Detection of SPI2-encoded translocon proteins in vitro and in vivo using immunofluorescence. (A) S. Typhimurium WT harboring pFPV25.1 for the constitutive expression of GFP was grown in PCN-P at pH 5.8 for 7 h. Bacteria were harvested and processed for immunostaining. SseD was detected after incubation with rabbit antiserum against recombinant SseD followed by incubation with a Cy5-labeled secondary antibody (blue). SseC was detected by incubation with rabbit antiserum directly labeled with TRITC (red). (B) RAW macrophages were infected with Salmonella WT harboring pFPV25.1 12 h after infection, cells were fixed and immunostained for SseC and SseD (red). Note the appearance of SseC and SseD on the surface of intracellular bacteria (arrows), and also distant to the bacteria (arrowheads). Scale bars represent 1 μm.

Figure 6

Ultrathin section analysis of intracellular Salmonella. RAW264.7 macrophages were infectedz with S. Typhimurium WT, and 7 h after infection, cells were fixed, dehydrated and embedded in epoxy resin. Analysis of ultrathin sections revealed the expression of appendages that were distant to the phagosomal membrane (A, B) or connecting the bacterial envelope to the phagosomal membrane (C–E). Depicted in (B) is a structure that exhibits a needle-like inner core (arrowhead) and a sheathed tip of the appendage (arrow). Immunogold labeling for SseB was performed (D, E). Scale bars represent 500 μm (A), 250 nm (C), 50 nm (D, E) and 25 nm (B).

Figure 7

Secretion and translocation of SPI2 proteins requires acidic phagosomal pH. (A) Phagosome acidification is inhibited by low concentrations of BAF. Various concentrations of BAF (5–100 nM), or an equal amount of the solvent DMSO were added to RAW macrophages. After incubation for 1 h, AO was added to a final concentration of 1 μM and the fluorescence of living cells was analyzed by confocal microscopy. Red fluorescence indicating acidic vesicles was absent at BAF concentrations of 10 nM or higher (only shown for 25 nM BAF, for further details, see Supplementary Figure 4). Scale bars represent 16 μm. (B) Effect of BAF on expression of an SPI2 reporter gene by intracellular S. Typhimurium. RAW macrophages were infected with S. Typhimurium WT without plasmid or harboring plasmid pLS824 (Pro sseA::GFP fusion) or pFVP25.1 (constitutive GFP expression). After infection, 25 nM BAF was added and maintained throughout the experiment. Host cells were lysed 16 h after infection and released intracellular bacteria were labeled with antibody against LPS as primary antibody and a Cy5-conjugated secondary antibody.
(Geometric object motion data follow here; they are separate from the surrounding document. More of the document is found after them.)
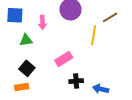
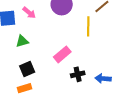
pink arrow: (42, 22) -> (29, 13), moved, turned -40
black square: (27, 68) -> (27, 69), turned 35

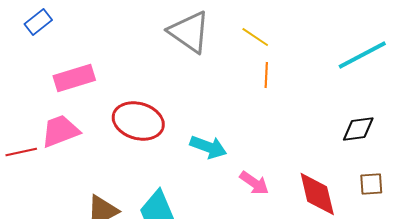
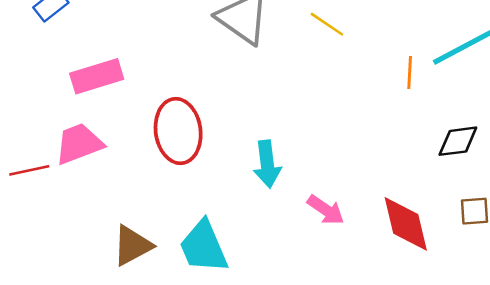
orange line: (266, 75) -> (410, 72), moved
red ellipse: (138, 121) -> (178, 131), turned 66
cyan arrow: (208, 147) -> (267, 164), turned 63

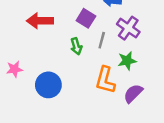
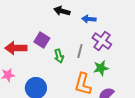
purple square: (86, 18) -> (42, 40), moved
red arrow: (40, 21) -> (16, 48), moved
The GFP fluorescence of about 2000 bacteria was detected in gate R2. As the number of recovered bacteria was highly reduced in host cells that were exposed to BAF, the number of particles analyzed by FACS was increased about 10-fold. (C) Effect of BAF on secretion of translocon proteins by intracellular Salmonella WT. RAW macrophages fixed 16 h after infection and processed for immunostaining. The localization of SseC and SseD was analyzed as described in the legend of Figure 5. (D) Effect of BAF on translocation of the SPI2 effector protein SseJ. RAW macrophages were infected with S. Typhimurium WT harboring p2777 for expression of SseJ-HA and constitutive expression of GFP. After infection, 25 nM BAF or equal amounts of solvent were added. At 12 h after infection, cells were fixed and processed for immunostaining using antibodies against the HA-epitope tag and a Cy3-labeled secondary antibody (red). Representative intracellular bacteria are shown. Scale bars represent 16 μm (A) and 1 μM (C, D).